Dunn, John A. "International Matri-Moieties"
David D. Robertson
ddr11 at COLUMBIA.EDU
Thu Sep 19 05:39:01 UTC 2002
Subtitled "The North Maritime Province of the North Pacific Coast".
Published in Seguin, Margaret (ed.) "The Tsimshian: Images of the Past,
Views of the Present". Vancouver: UBC Press, 1984.
He discusses the presence of similar words for similar kin relationships in
the languages of the Haida, Tsimshian, and Tlingit. Perhaps this has a
bearing on the study of Chinook Jargon in Alaska and northern BC.
On pages 107-108, Dunn concludes:
"Linguistic games are an important feature of Tsimshian life (Rigsby
1970). In my own contacts with Tsimshian people, impromptu etymologizing
and punning are a constant and major source of humour.
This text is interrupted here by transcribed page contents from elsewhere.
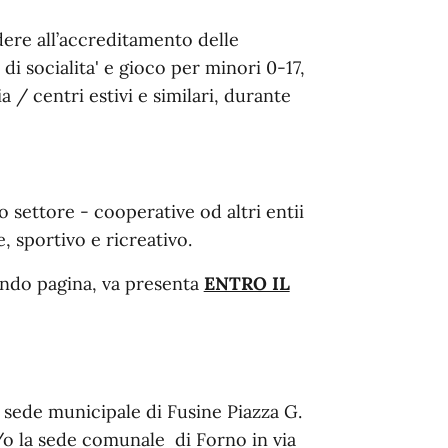
ere all’accreditamento delle
di socialita' e gioco per minori 0-17,
a / centri estivi e similari, durante
 settore - cooperative od altri entii
e, sportivo e ricreativo.
ondo pagina, va presenta
ENTRO IL
a sede municipale di Fusine Piazza G.
/o la sede comunale di Forno in via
One story I was
allowed to record from Dorothy Brown of Kitkatla centres on a pun on a
chief's name. Etymologies of names are recited at feasts (Vickers 1968).
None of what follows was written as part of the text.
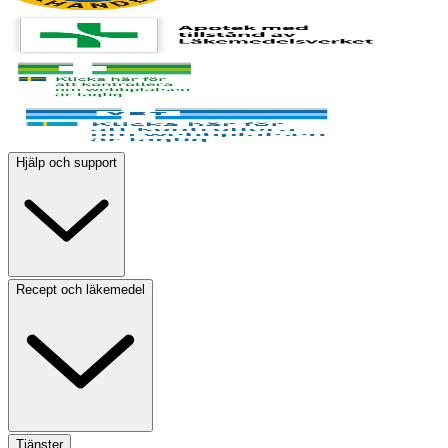
Hjälp och support
Recept och läkemedel
Tjänster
Given this cultural level of linguistic awareness and dexterity and given
the presence of interpreter specialists (the lagaX'al'algyAX--
literally "they speak on both sides") in traditional and modern Tsimshian
society, it is inconceivable to me that the phonetic and semantic
relationships discussed in this paper went unnoticed. In fact these
linguistic interrelationships must have come about, at least in part, as a
consequence of word-play. If this is indeed the case, then these phenomena
are symptomatic of deep-seated traditional myth-based feelings about
interethnic relations, relations fraught with asymmetry, dependence,
opposition, exclusion, and inversion."
I (Dave) have read that the Haida looked down on Chinook Jargon, though
some certainly knew it and used it--not to mention the (earlier) Haida
Jargon--with outsiders. Could it be that their attitudes toward these
contact languages reflected a traditional valuing of knowledge of the
Tsimshian and Tlingit languages and societies, which was seen as useful
because it promoted lasting interethnic ties?